Advies over trajectstarters als alternatief voor het leerkrediet

In 2015 formuleerde de Vlor een advies over de vereenvoudiging van het leerkrediet. Aanleiding was de opmerking van zowel de instellingsbesturen en personeelsleden als van studenten in de Vlor dat het leerkrediet in een aantal gevallen nodeloos complex is en het de studievoortgang soms beperkt in plaats van stimuleert. De overheid vroeg de Vlor daarop om een alternatief voor het leerkrediet voor te stellen.

Waarom een alternatief?

Het leerkrediet wordt binnenkort overbodig als studievoortgangsbewakingsmechanisme. Op voorstel van de Vlor werden immers recent een aantal verstrengingen doorgevoerd aan het studievoortgangsbewakingsmechanisme opdat studenten sneller over hun studiekeuze en studievoortgang zouden nadenken.

Is vereenvoudigen een optie?

Zelfs als de vereenvoudigingsvoorstellen die de Vlor eerder deed, worden geïmplementeerd, blijven er een aantal knelpunten bestaan, bijvoorbeeld het laattijdige effect van het leerkrediet en het feit dat er steeds meer uitzonderingen moeten worden voorzien. Bovendien is het zo dat als eerst een vereenvoudiging wordt doorgevoerd en er nadien alsnog voor opheffing van het leerkrediet wordt gekozen, dit een verdubbeling van de ICT-ontwikkelingskosten betekent, zowel voor de instellingen als voor de overheid.

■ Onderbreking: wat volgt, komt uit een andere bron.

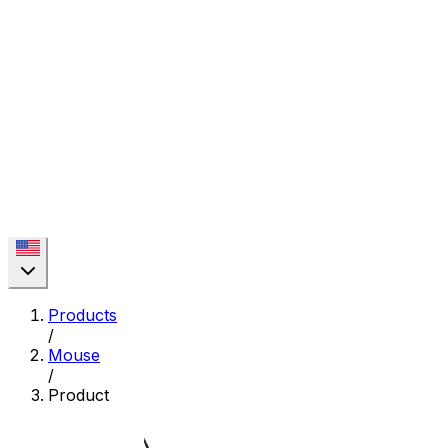
Products
/
Mouse
/
Product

Het alternatief van de trajectstarters

Na afweging van verschillende alternatieven (financiering van generatiestudenten op basis van input, de overige op basis van output - eenmalig leerkrediet van 180 studiepunten bij de inputfinanciering - volledige outputfinanciering), vond de Vlor enkel het systeem van trajectstarters interessant genoeg om van dichtbij te bekijken.

Trajectstarters

In dat voorstel kan een student drie keer een nieuwe bachelor- of graduaatsopleiding aanvatten als trajectstarter. Hij kan een vierde traject inzetten voor een graduaatsopleiding als hij nog geen diploma hoger onderwijs behaald heeft. De trajectstarter wordt dan gefinancierd via input tot hij 90 studiepunten opgenomen heeft. Een student die geen trajectstarter meer is, wordt via output gefinancierd.

Voordelen

Het systeem van trajectstarter is minder complex en transparanter dan het huidige leerkrediet. De student krijgt meer kansen en het systeem werkt minder bestraffend. Studenten die een moeizame start kennen en zich herpakken, kunnen sneller doorstromen omdat ze niet gebonden zijn aan het opnemen van kleinere pakketten in functie van hun resterend leerkrediet. In het systeem van trajectstarter kunnen ook studenten die een moeilijke start kenden, uiteindelijk het diploma behalen.

Nadelen en voorwaarden

Het systeem van trajectstarters heeft echter ook een aantal ontegensprekelijke nadelen. Mogelijk brengt het verschuivingen in de financiering van instellingen teweeg. Bovendien is de druk op de heroriëntering onduidelijk en kan het zijn dat de studieduur wordt verlengd. Als het systeem van trajectstarters ingevoerd zou worden, moeten de effecten van de nieuwe studievoortgangsmaatregelen goed opgevolgd worden. Het is hierbij belangrijk dat blijvend wordt ingezet op (studiekeuze)begeleiding, een vlotte en adequate datadoorstroom en studievoortgangsmaatregelen.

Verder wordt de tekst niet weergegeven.